Your copy of the lines below must match them exactly and contain no images.

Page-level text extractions
○ ○ ○ ○ ○ ○ ○

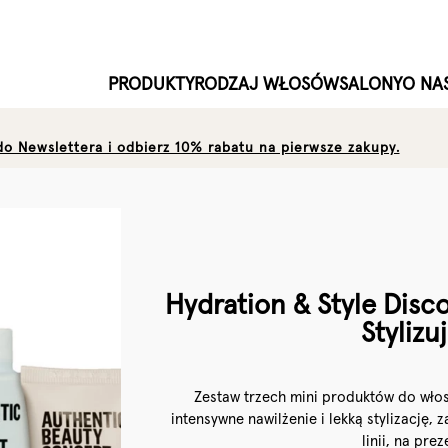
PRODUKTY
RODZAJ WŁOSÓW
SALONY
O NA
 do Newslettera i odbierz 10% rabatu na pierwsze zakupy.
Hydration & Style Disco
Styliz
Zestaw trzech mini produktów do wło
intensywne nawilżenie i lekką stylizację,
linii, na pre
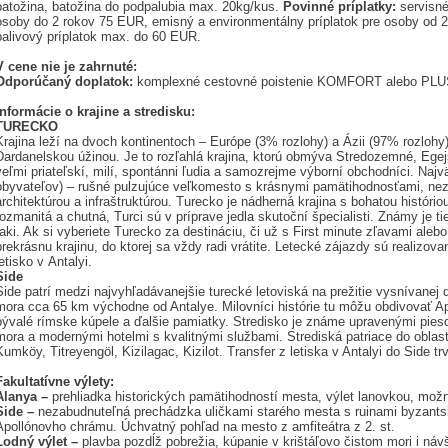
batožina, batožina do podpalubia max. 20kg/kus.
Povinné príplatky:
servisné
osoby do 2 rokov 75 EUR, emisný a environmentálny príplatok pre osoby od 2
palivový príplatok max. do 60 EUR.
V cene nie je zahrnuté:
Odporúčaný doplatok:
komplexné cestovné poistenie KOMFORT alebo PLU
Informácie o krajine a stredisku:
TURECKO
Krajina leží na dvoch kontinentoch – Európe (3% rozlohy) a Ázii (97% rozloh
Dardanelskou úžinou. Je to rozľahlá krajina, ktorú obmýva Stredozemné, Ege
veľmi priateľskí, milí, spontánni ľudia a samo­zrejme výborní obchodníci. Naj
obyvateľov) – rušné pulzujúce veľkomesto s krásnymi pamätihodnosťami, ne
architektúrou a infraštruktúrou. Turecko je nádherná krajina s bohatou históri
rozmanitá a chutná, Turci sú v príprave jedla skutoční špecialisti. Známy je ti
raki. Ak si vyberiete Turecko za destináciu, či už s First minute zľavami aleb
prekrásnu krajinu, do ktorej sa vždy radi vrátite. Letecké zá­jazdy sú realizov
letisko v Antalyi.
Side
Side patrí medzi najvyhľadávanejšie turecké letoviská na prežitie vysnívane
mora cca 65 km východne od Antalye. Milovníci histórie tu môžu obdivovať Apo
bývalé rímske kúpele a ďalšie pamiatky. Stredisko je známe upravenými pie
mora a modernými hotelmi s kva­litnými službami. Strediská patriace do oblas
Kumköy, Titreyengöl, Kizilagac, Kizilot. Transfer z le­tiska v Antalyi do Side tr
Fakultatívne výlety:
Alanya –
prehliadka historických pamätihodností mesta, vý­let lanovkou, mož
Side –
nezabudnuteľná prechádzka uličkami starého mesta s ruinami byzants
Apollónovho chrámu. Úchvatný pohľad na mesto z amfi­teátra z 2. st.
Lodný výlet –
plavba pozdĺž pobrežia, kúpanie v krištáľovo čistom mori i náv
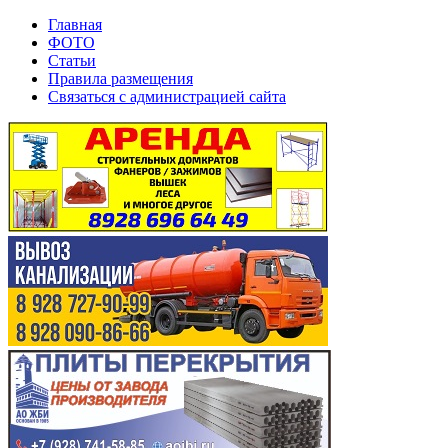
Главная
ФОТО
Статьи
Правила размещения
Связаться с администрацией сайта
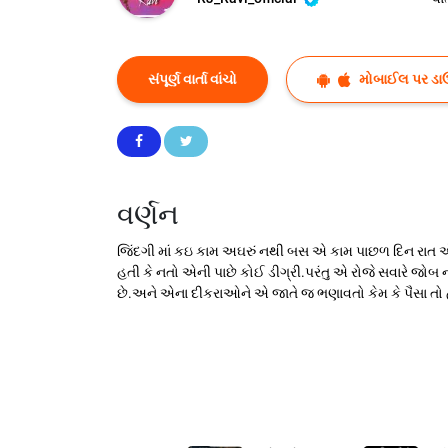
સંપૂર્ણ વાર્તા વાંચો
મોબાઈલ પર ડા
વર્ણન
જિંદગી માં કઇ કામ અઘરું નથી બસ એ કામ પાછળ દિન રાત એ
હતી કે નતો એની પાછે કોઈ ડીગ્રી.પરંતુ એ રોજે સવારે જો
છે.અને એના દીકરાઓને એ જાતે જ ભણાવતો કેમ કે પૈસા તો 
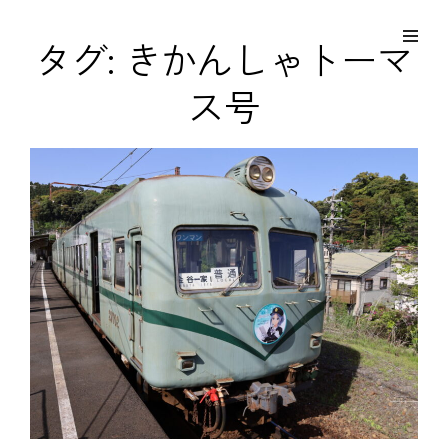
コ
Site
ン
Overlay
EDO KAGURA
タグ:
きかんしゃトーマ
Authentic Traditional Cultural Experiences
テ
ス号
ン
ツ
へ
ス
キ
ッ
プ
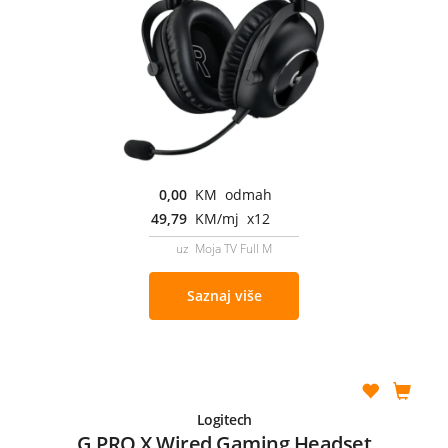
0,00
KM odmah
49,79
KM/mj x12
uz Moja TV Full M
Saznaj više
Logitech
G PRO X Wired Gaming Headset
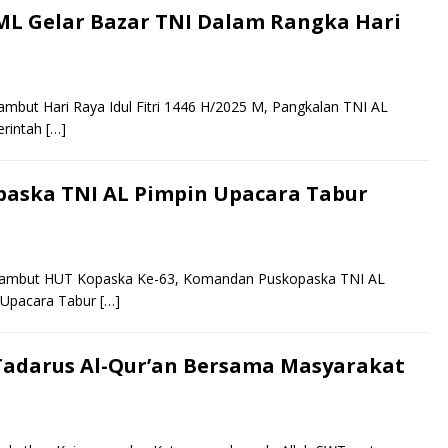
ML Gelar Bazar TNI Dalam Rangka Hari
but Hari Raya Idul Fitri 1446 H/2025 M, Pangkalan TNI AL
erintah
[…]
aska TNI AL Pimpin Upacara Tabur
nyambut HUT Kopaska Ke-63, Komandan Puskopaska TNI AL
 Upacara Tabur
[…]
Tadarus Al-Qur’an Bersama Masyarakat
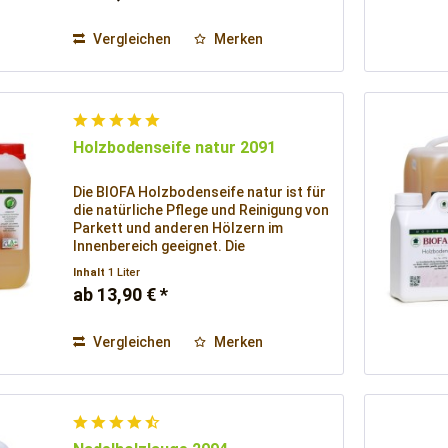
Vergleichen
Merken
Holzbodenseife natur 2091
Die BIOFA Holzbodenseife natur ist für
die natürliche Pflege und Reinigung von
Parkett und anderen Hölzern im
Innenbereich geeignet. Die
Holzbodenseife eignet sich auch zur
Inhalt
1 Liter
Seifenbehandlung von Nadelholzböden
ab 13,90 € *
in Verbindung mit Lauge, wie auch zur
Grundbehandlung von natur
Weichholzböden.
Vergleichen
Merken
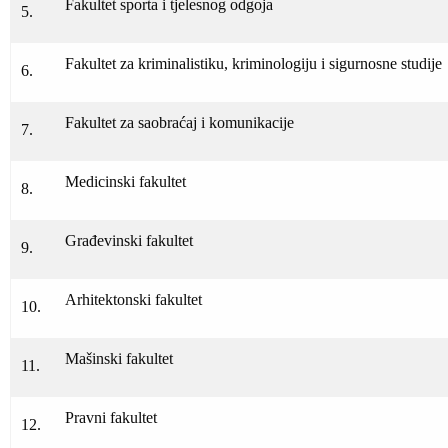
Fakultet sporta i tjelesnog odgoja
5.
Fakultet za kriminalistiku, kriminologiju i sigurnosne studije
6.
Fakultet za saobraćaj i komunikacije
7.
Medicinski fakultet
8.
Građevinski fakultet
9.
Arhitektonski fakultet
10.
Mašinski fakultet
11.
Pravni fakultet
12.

○ ○ ○ ○ ○ ○ ○

### The answer
PRODUKTY
RODZAJ WŁOSÓW
SALONY
O NA
 do Newslettera i odbierz 10% rabatu na pierwsze zakupy.
Hydration & Style Disco
Styliz
Zestaw trzech mini produktów do wło
intensywne nawilżenie i lekką stylizację,
linii, na pre
batožina, batožina do podpalubia max. 20kg/kus.
Povinné príplatky:
servisné
osoby do 2 rokov 75 EUR, emisný a environmentálny príplatok pre osoby od 2
palivový príplatok max. do 60 EUR.
V cene nie je zahrnuté:
Odporúčaný doplatok:
komplexné cestovné poistenie KOMFORT alebo PLU
Informácie o krajine a stredisku:
TURECKO
Krajina leží na dvoch kontinentoch – Európe (3% rozlohy) a Ázii (97% rozloh
Dardanelskou úžinou. Je to rozľahlá krajina, ktorú obmýva Stredozemné, Ege
veľmi priateľskí, milí, spontánni ľudia a samo­zrejme výborní obchodníci. Naj
obyvateľov) – rušné pulzujúce veľkomesto s krásnymi pamätihodnosťami, ne
architektúrou a infraštruktúrou. Turecko je nádherná krajina s bohatou históri
rozmanitá a chutná, Turci sú v príprave jedla skutoční špecialisti. Známy je ti
raki. Ak si vyberiete Turecko za destináciu, či už s First minute zľavami aleb
prekrásnu krajinu, do ktorej sa vždy radi vrátite. Letecké zá­jazdy sú realizov
letisko v Antalyi.
Side
Side patrí medzi najvyhľadávanejšie turecké letoviská na prežitie vysnívane
mora cca 65 km východne od Antalye. Milovníci histórie tu môžu obdivovať Apo
bývalé rímske kúpele a ďalšie pamiatky. Stredisko je známe upravenými pie
mora a modernými hotelmi s kva­litnými službami. Strediská patriace do oblas
Kumköy, Titreyengöl, Kizilagac, Kizilot. Transfer z le­tiska v Antalyi do Side tr
Fakultatívne výlety:
Alanya –
prehliadka historických pamätihodností mesta, vý­let lanovkou, mož
Side –
nezabudnuteľná prechádzka uličkami starého mesta s ruinami byzants
Apollónovho chrámu. Úchvatný pohľad na mesto z amfi­teátra z 2. st.
Lodný výlet –
plavba pozdĺž pobrežia, kúpanie v krištáľovo čistom mori i náv
Главная
ФОТО
Статьи
Правила размещения
Связаться с администрацией сайта
સંપૂર્ણ વાર્તા વાંચો
મોબાઈલ પર ડા
વર્ણન
જિંદગી માં કઇ કામ અઘરું નથી બસ એ કામ પાછળ દિન રાત એ
હતી કે નતો એની પાછે કોઈ ડીગ્રી.પરંતુ એ રોજે સવારે જો
છે.અને એના દીકરાઓને એ જાતે જ ભણાવતો કેમ કે પૈસા તો 
コ
Site
ン
Overlay
EDO KAGURA
タグ:
きかんしゃトーマ
Authentic Traditional Cultural Experiences
テ
ス号
ン
ツ
へ
ス
キ
ッ
プ
0,00
KM odmah
49,79
KM/mj x12
uz Moja TV Full M
Saznaj više
Logitech
G PRO X Wired Gaming Headset
ML Gelar Bazar TNI Dalam Rangka Hari
but Hari Raya Idul Fitri 1446 H/2025 M, Pangkalan TNI AL
erintah
[…]
aska TNI AL Pimpin Upacara Tabur
nyambut HUT Kopaska Ke-63, Komandan Puskopaska TNI AL
 Upacara Tabur
[…]
Tadarus Al-Qur’an Bersama Masyarakat
Vergleichen
Merken
Holzbodenseife natur 2091
Die BIOFA Holzbodenseife natur ist für
die natürliche Pflege und Reinigung von
Parkett und anderen Hölzern im
Innenbereich geeignet. Die
Holzbodenseife eignet sich auch zur
Inhalt
1 Liter
Seifenbehandlung von Nadelholzböden
ab 13,90 € *
in Verbindung mit Lauge, wie auch zur
Grundbehandlung von natur
Weichholzböden.
Vergleichen
Merken
Fakultet sporta i tjelesnog odgoja
5.
Fakultet za kriminalistiku, kriminologiju i sigurnosne studije
6.
Fakultet za saobraćaj i komunikacije
7.
Medicinski fakultet
8.
Građevinski fakultet
9.
Arhitektonski fakultet
10.
Mašinski fakultet
11.
Pravni fakultet
12.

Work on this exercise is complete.